Python TensorFlow Building and Training a Simple Model: Exercise-4 with Solution

Write a Python program that builds a feedforward neural network using TensorFlow with one hidden layer and a sigmoid activation function.

From Wikipedia -
A feedforward neural network (FNN) is one of the two broad types of artificial neural network, characterized by the direction of information flow between its layers. Its flow is uni-directional, meaning that the information in the model flows in only one direction—forward—from the input nodes, through the hidden nodes (if any) and to the output nodes, without any cycles or loops, in contrast to recurrent neural networks, which have bi-directional flow. Modern feedforward networks are trained using the backpropagation method and are colloquially referred to as the "vanilla" neural networks.

Sample Solution:

Python Code:

from tensorflow import keras

# Replace these values with appropriate values for your problem
input_size = 100  # Number of input features
hidden_units = 32  # Number of units in the hidden layer
output_units = 1  # Number of output units (e.g., 1 for binary classification)
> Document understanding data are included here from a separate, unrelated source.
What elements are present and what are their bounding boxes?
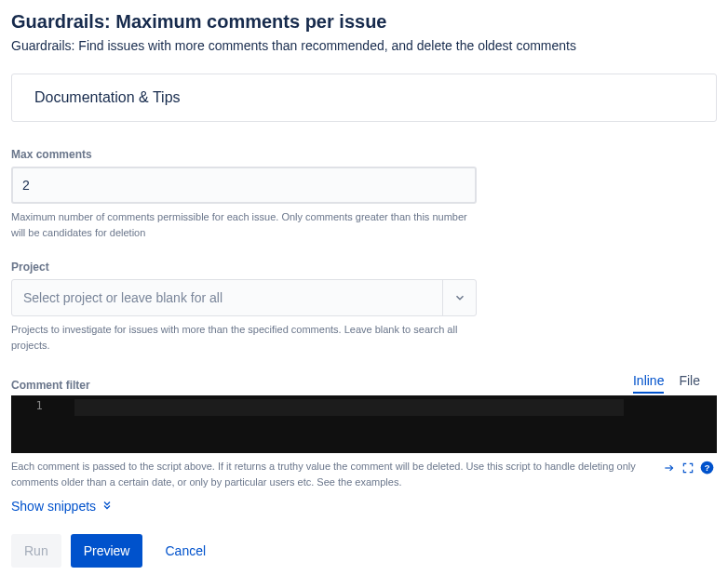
double-chevron-down-icon <box>101 499 113 514</box>
max-comments-help: Maximum number of comments permissible f… <box>11 209 477 240</box>
preview-button[interactable]: Preview <box>71 534 143 568</box>
documentation-tips-panel[interactable]: Documentation & Tips <box>11 74 717 122</box>
tab-inline[interactable]: Inline <box>633 373 664 394</box>
code-editor[interactable]: 1 <box>11 395 717 453</box>
comment-filter-label: Comment filter <box>11 379 90 392</box>
run-button: Run <box>11 534 61 568</box>
page-subtitle: Guardrails: Find issues with more commen… <box>11 38 717 53</box>
project-label: Project <box>11 261 717 274</box>
fullscreen-icon[interactable] <box>681 461 694 475</box>
chevron-down-icon <box>442 280 476 315</box>
documentation-tips-label: Documentation & Tips <box>34 89 181 105</box>
code-line[interactable] <box>74 399 624 416</box>
max-comments-label: Max comments <box>11 148 717 161</box>
show-snippets-link[interactable]: Show snippets <box>11 499 113 514</box>
comment-filter-help: Each comment is passed to the script abo… <box>11 459 654 489</box>
max-comments-input[interactable] <box>11 167 477 204</box>
cancel-button[interactable]: Cancel <box>152 534 219 568</box>
help-icon[interactable]: ? <box>700 461 714 475</box>
svg-text:?: ? <box>705 463 710 473</box>
project-select[interactable]: Select project or leave blank for all <box>11 279 477 316</box>
project-placeholder: Select project or leave blank for all <box>12 290 442 305</box>
tab-file[interactable]: File <box>679 373 700 394</box>
show-snippets-label: Show snippets <box>11 499 96 514</box>
execute-arrow-icon[interactable] <box>663 461 676 475</box>
page-title: Guardrails: Maximum comments per issue <box>11 11 717 33</box>
project-help: Projects to investigate for issues with … <box>11 322 477 353</box>
line-number: 1 <box>11 395 67 453</box>
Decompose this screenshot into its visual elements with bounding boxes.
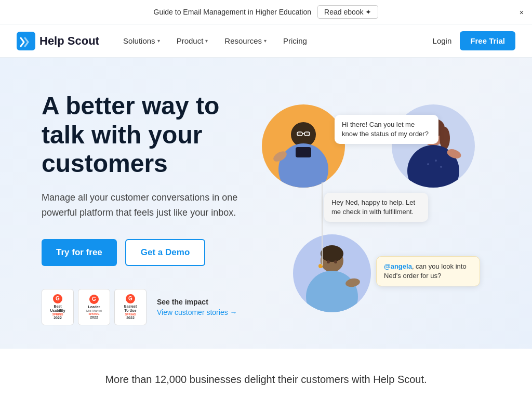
award-badge-leader: G Leader Mid-Market SPRING 2022 [78, 289, 110, 325]
main-navigation: Help Scout Solutions ▾ Product ▾ Resourc… [0, 24, 532, 58]
chat-divider [322, 182, 323, 266]
avatar-top [262, 104, 345, 188]
social-proof-title: More than 12,000 businesses delight thei… [42, 374, 490, 386]
nav-pricing[interactable]: Pricing [276, 32, 314, 49]
try-free-button[interactable]: Try for free [42, 239, 117, 266]
social-proof-section: More than 12,000 businesses delight thei… [0, 349, 532, 397]
awards-label: See the impact [157, 298, 237, 306]
nav-solutions[interactable]: Solutions ▾ [116, 32, 167, 49]
login-button[interactable]: Login [433, 36, 452, 45]
announcement-text: Guide to Email Management in Higher Educ… [154, 8, 312, 16]
chevron-down-icon: ▾ [157, 38, 160, 44]
award-badge-easiest: G EasiestTo Use SPRING 2022 [114, 289, 147, 325]
hero-buttons: Try for free Get a Demo [42, 239, 241, 266]
hero-illustration: Hi there! Can you let me know the status… [241, 99, 490, 317]
g2-icon: G [126, 294, 135, 303]
svg-point-1 [291, 122, 316, 147]
awards-section: G BestUsability SPRING 2022 G Leader Mid… [42, 289, 241, 325]
hero-title: A better way to talk with your customers [42, 91, 241, 178]
svg-point-21 [321, 245, 343, 262]
hero-content: A better way to talk with your customers… [42, 91, 241, 325]
chat-bubble-2: Hey Ned, happy to help. Let me check in … [324, 193, 428, 222]
g2-icon: G [53, 294, 62, 303]
mention-text: @angela [384, 262, 412, 270]
award-badge-usability: G BestUsability SPRING 2022 [42, 289, 74, 325]
chat-bubble-3: @angela, can you look into Ned's order f… [376, 256, 480, 286]
nav-actions: Login Free Trial [433, 31, 515, 50]
nav-product[interactable]: Product ▾ [169, 32, 216, 49]
helpscout-logo-icon [17, 32, 35, 50]
read-ebook-button[interactable]: Read ebook ✦ [317, 5, 378, 19]
chevron-down-icon: ▾ [264, 38, 267, 44]
logo-text: Help Scout [39, 34, 99, 48]
svg-point-24 [327, 260, 330, 263]
svg-point-23 [306, 271, 358, 312]
hero-section: A better way to talk with your customers… [0, 58, 532, 349]
svg-rect-0 [17, 32, 35, 50]
logo-link[interactable]: Help Scout [17, 32, 99, 50]
svg-point-15 [435, 160, 437, 162]
chevron-down-icon: ▾ [205, 38, 208, 44]
chat-bubble-1: Hi there! Can you let me know the status… [335, 115, 438, 144]
nav-links: Solutions ▾ Product ▾ Resources ▾ Pricin… [116, 32, 433, 49]
svg-point-14 [427, 163, 429, 165]
hero-subtitle: Manage all your customer conversations i… [42, 190, 241, 220]
svg-rect-3 [296, 147, 311, 157]
person-illustration-1 [267, 110, 340, 188]
chat-scene: Hi there! Can you let me know the status… [241, 99, 490, 317]
nav-resources[interactable]: Resources ▾ [217, 32, 274, 49]
awards-badges: G BestUsability SPRING 2022 G Leader Mid… [42, 289, 147, 325]
person-illustration-3 [296, 237, 368, 312]
get-demo-button[interactable]: Get a Demo [125, 239, 205, 266]
free-trial-button[interactable]: Free Trial [460, 31, 515, 50]
svg-point-16 [440, 166, 442, 168]
avatar-bottom [293, 234, 371, 312]
svg-point-25 [334, 260, 337, 263]
close-announcement-button[interactable]: × [520, 7, 524, 18]
g2-icon: G [89, 295, 99, 304]
awards-text: See the impact View customer stories → [157, 298, 237, 316]
announcement-bar: Guide to Email Management in Higher Educ… [0, 0, 532, 24]
view-stories-link[interactable]: View customer stories → [157, 308, 237, 316]
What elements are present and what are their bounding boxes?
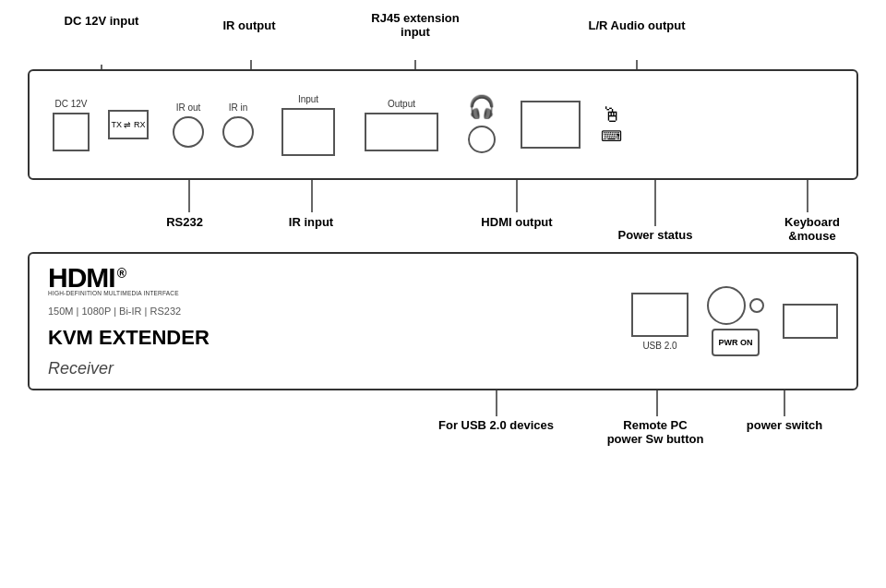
ir-in-port — [222, 116, 254, 148]
mouse-kb-group: 🖱 ⌨ — [601, 105, 622, 144]
lr-audio-label: L/R Audio output — [577, 18, 697, 32]
rs232-port-group: TX ⇌ RX — [108, 110, 149, 139]
power-circle-large — [707, 286, 746, 325]
audio-port — [468, 126, 496, 153]
audio-port-group: 🎧 — [468, 96, 496, 153]
power-circles — [707, 286, 764, 325]
rs232-tx-rx: TX ⇌ RX — [111, 120, 145, 129]
rs232-bottom-label: RS232 — [134, 215, 235, 229]
ir-out-label: IR out — [176, 102, 201, 113]
hdmi-subtitle: HIGH-DEFINITION MULTIMEDIA INTERFACE — [48, 290, 233, 296]
usb-port — [631, 293, 688, 337]
hdmi-logo: HDMI — [48, 264, 115, 292]
pwr-button[interactable]: PWR ON — [712, 329, 760, 356]
ir-output-label: IR output — [198, 18, 300, 32]
ir-out-port — [173, 116, 204, 148]
large-rect-port — [521, 101, 581, 149]
power-switch-group — [783, 304, 838, 339]
bottom-device-box: HDMI ® HIGH-DEFINITION MULTIMEDIA INTERF… — [28, 252, 858, 390]
ir-in-label: IR in — [229, 102, 248, 113]
large-rect-port-group — [521, 101, 581, 149]
power-group: PWR ON — [707, 286, 764, 356]
dc-label: DC 12V — [54, 99, 87, 109]
power-status-label: Power status — [595, 228, 715, 242]
ir-out-group: IR out — [173, 102, 204, 148]
remote-pc-label: Remote PCpower Sw button — [595, 418, 715, 446]
usb-devices-label: For USB 2.0 devices — [411, 418, 581, 432]
keyboard-icon: ⌨ — [601, 129, 622, 144]
ir-input-label: IR input — [260, 215, 362, 229]
headphone-icon: 🎧 — [468, 96, 496, 118]
rj45-port — [281, 108, 335, 156]
dc-port-group: DC 12V — [53, 99, 90, 151]
hdmi-port-group: Output — [365, 99, 438, 151]
rs232-port: TX ⇌ RX — [108, 110, 149, 139]
usb-label: USB 2.0 — [642, 341, 676, 351]
usb-port-group: USB 2.0 — [631, 293, 688, 351]
rj45-port-group: Input — [281, 94, 335, 156]
hdmi-output-bottom-label: HDMI output — [457, 215, 577, 229]
kvm-title: KVM EXTENDER — [48, 326, 233, 350]
hdmi-output-label: Output — [388, 99, 415, 109]
top-device-box: DC 12V TX ⇌ RX IR out IR in Inp — [28, 69, 858, 180]
spec-line: 150M | 1080P | Bi-IR | RS232 — [48, 306, 233, 317]
mouse-icon: 🖱 — [602, 105, 622, 126]
ir-in-group: IR in — [222, 102, 254, 148]
bottom-ports: USB 2.0 PWR ON — [233, 286, 838, 356]
dc12v-label: DC 12V input — [55, 14, 148, 28]
hdmi-reg: ® — [117, 264, 126, 283]
receiver-label: Receiver — [48, 359, 233, 378]
rj45-input-label: Input — [298, 94, 318, 104]
rj45-label: RJ45 extensioninput — [360, 11, 471, 39]
brand-section: HDMI ® HIGH-DEFINITION MULTIMEDIA INTERF… — [48, 264, 233, 378]
hdmi-port — [365, 113, 438, 151]
dc-port — [53, 113, 90, 151]
power-circle-small — [749, 298, 764, 313]
keyboard-mouse-label: Keyboard&mouse — [757, 215, 868, 243]
power-switch-label: power switch — [734, 418, 835, 432]
power-switch-port — [783, 304, 838, 339]
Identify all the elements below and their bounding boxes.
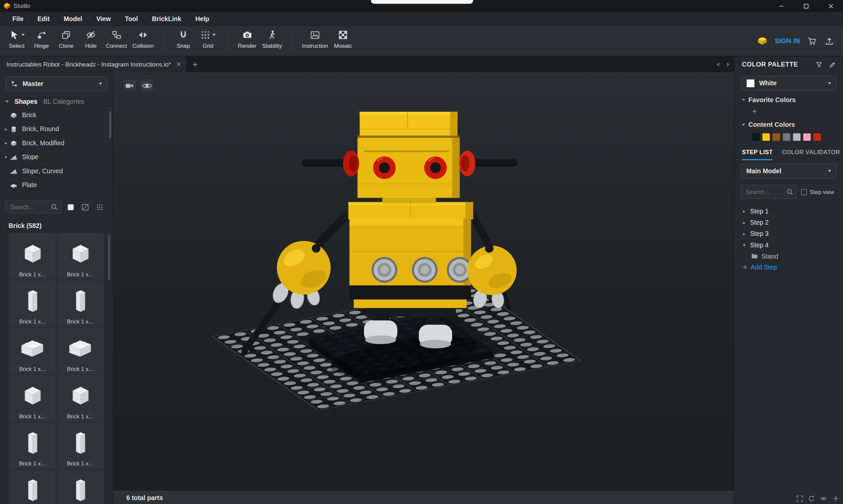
part-card[interactable]: Brick 1 x... [56,469,104,504]
parts-search-input[interactable] [6,203,48,211]
color-swatch[interactable] [803,133,811,141]
close-button[interactable] [818,0,843,12]
reset-view-button[interactable] [808,495,815,502]
hidden-parts-button[interactable] [820,495,827,502]
color-dropdown[interactable]: White [741,76,837,91]
step-search-box[interactable] [741,185,797,199]
cart-button[interactable] [807,36,817,46]
zoom-add-button[interactable] [832,495,839,502]
part-card[interactable]: Brick 1 x... [8,469,56,504]
color-swatch[interactable] [783,133,790,141]
part-card[interactable]: Brick 1 x... [8,375,56,422]
filter-solid-button[interactable] [65,202,76,213]
new-tab-button[interactable] [187,56,203,72]
orbit-mode-button[interactable] [140,80,153,92]
toolbar-separator [163,31,164,51]
tool-snap[interactable]: Snap [171,26,196,56]
tool-collision[interactable]: Collision [129,26,156,56]
viewport-3d[interactable]: 6 total parts [113,72,734,504]
menu-tool[interactable]: Tool [118,12,145,25]
sign-in-button[interactable]: SIGN IN [775,37,800,45]
tab-bl-categories[interactable]: BL Categories [43,98,84,105]
tool-instruction[interactable]: Instruction [299,26,330,56]
content-colors-header[interactable]: Content Colors [742,121,836,128]
tab-shapes[interactable]: Shapes [15,98,38,105]
tab-nav-right-button[interactable] [723,61,734,67]
step-row-1[interactable]: ▸ Step 1 [734,205,843,216]
tab-step-list[interactable]: STEP LIST [742,149,772,160]
tool-select[interactable]: Select [4,26,29,56]
tool-mosaic[interactable]: Mosaic [331,26,356,56]
step-row-4[interactable]: ▾ Step 4 [734,239,843,250]
step-child-stand[interactable]: Stand [734,251,843,262]
tool-stability[interactable]: Stability [259,26,285,56]
step-search-input[interactable] [741,188,782,196]
tab-nav-left-button[interactable] [712,61,723,67]
maximize-button[interactable] [794,0,818,12]
add-step-button[interactable]: Add Step [734,264,843,271]
close-tab-icon[interactable] [177,62,181,67]
document-tab[interactable]: Instructables Robot - Brickheadz - Insta… [0,56,187,72]
step-row-2[interactable]: ▸ Step 2 [734,217,843,228]
minimize-button[interactable] [769,0,794,12]
tool-clone[interactable]: Clone [54,26,78,56]
category-item-plate[interactable]: Plate [0,178,113,192]
color-swatch[interactable] [793,133,801,141]
category-item-clipped[interactable] [0,192,113,196]
fit-view-button[interactable] [796,495,803,502]
menu-model[interactable]: Model [57,12,89,25]
category-item-brick-round[interactable]: ▸ Brick, Round [0,122,113,136]
tool-render[interactable]: Render [235,26,259,56]
tool-grid[interactable]: Grid [196,26,220,56]
menu-edit[interactable]: Edit [30,12,56,25]
part-card[interactable]: Brick 1 x... [56,233,104,280]
step-view-checkbox[interactable] [801,189,807,195]
menu-file[interactable]: File [5,12,30,25]
color-swatch[interactable] [762,133,770,141]
expand-chevron-icon[interactable]: ▸ [743,220,750,225]
category-item-brick-modified[interactable]: ▸ Brick, Modified [0,136,113,150]
tool-connect[interactable]: Connect [103,26,129,56]
favorite-colors-header[interactable]: Favorite Colors [742,96,836,104]
filter-printed-button[interactable] [80,202,91,213]
main-model-dropdown[interactable]: Main Model [741,163,837,179]
color-swatch[interactable] [752,133,760,141]
part-card[interactable]: Brick 1 x... [8,422,56,469]
expand-chevron-icon[interactable]: ▸ [743,231,750,236]
lego-robot-model[interactable] [205,107,587,427]
category-item-slope-curved[interactable]: Slope, Curved [0,164,113,178]
grid-view-button[interactable] [94,202,105,213]
part-card[interactable]: Brick 1 x... [56,422,104,469]
expand-chevron-icon[interactable]: ▸ [3,140,9,146]
camera-view-button[interactable] [123,80,136,92]
part-card[interactable]: Brick 1 x... [56,327,104,374]
tool-hinge[interactable]: Hinge [29,26,54,56]
part-card[interactable]: Brick 1 x... [56,280,104,327]
category-item-brick[interactable]: Brick [0,108,113,122]
category-item-slope[interactable]: ▸ Slope [0,150,113,164]
color-swatch[interactable] [772,133,780,141]
tab-color-validator[interactable]: COLOR VALIDATOR [782,149,840,160]
menu-help[interactable]: Help [189,12,216,25]
parts-scrollbar[interactable] [108,235,110,280]
expand-chevron-icon[interactable]: ▸ [743,208,750,214]
palette-edit-button[interactable] [828,60,837,69]
color-swatch[interactable] [813,133,821,141]
part-card[interactable]: Brick 1 x... [8,327,56,374]
parts-search-box[interactable] [5,201,61,214]
menu-bricklink[interactable]: BrickLink [145,12,189,25]
part-card[interactable]: Brick 1 x... [8,233,56,280]
tool-hide[interactable]: Hide [78,26,103,56]
part-card[interactable]: Brick 1 x... [8,280,56,327]
upload-button[interactable] [824,36,835,46]
palette-filter-button[interactable] [815,60,823,69]
expand-chevron-icon[interactable]: ▸ [3,154,9,159]
category-scrollbar[interactable] [109,111,111,138]
part-card[interactable]: Brick 1 x... [56,375,104,422]
model-step-dropdown[interactable]: Master [5,76,107,92]
add-favorite-color-button[interactable]: + [742,104,836,115]
menu-view[interactable]: View [89,12,118,25]
step-row-3[interactable]: ▸ Step 3 [734,228,843,239]
expand-chevron-icon[interactable]: ▸ [3,126,9,132]
expand-chevron-icon[interactable]: ▾ [743,242,750,247]
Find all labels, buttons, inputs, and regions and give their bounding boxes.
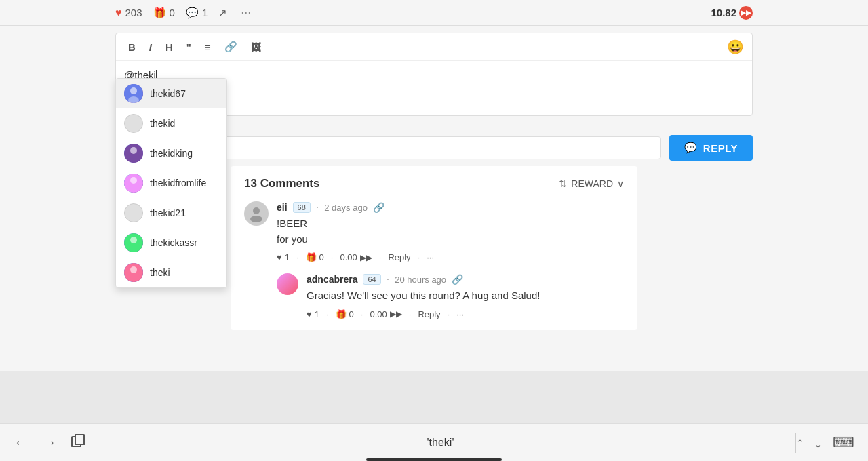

# Define the architecture of the neural network
model = keras.Sequential([
    # Input layer (specify input_shape for the first layer)
    keras.layers.Input(shape=(input_size,)),

    # Hidden layer with sigmoid activation
    keras.layers.Dense(units=hidden_units, activation='sigmoid'),

    # Output layer
    keras.layers.Dense(units=output_units, activation='sigmoid')
])

# Compile the model
model.compile(optimizer='adam',
              loss='binary_crossentropy',
              metrics=['accuracy'])

# Print the model summary
model.summary()

Explanation:

In the exercise above -

  • Import TensorFlow and TensorFlow's high-level API keras.
  • Define the neural network architecture using "keras.Sequential". The network consists of an input layer, one hidden layer with a sigmoid activation function, and an output layer with a sigmoid activation function.
  • Compile the model using the compile method. Here we choose an optimizer (e.g., 'adam', 'sgd', 'rmsprop'), a suitable loss function (e.g., 'binary_crossentropy' for binary classification), and any additional evaluation metrics (e.g., 'accuracy').
  • Finally, we print the summary of the model, which provides details about the network's architecture, including the number of parameters in each layer.

Output:

Model: "sequential"
_________________________________________________________________
 Layer (type)                Output Shape              Param #   
=================================================================
 dense_4 (Dense)             (None, 32)                3232      
                                                                 
 dense_5 (Dense)             (None, 1)                 33        
                                                                 
=================================================================
Total params: 3265 (12.75 KB)
Trainable params: 3265 (12.75 KB)
Non-trainable params: 0 (0.00 Byte)

Explanation(Output):

In the exercise above -

Model: "sequential": This line displays the model's name, which is "sequential."

Layer (type) Output Shape Param #: This header row specifies the columns in the table below.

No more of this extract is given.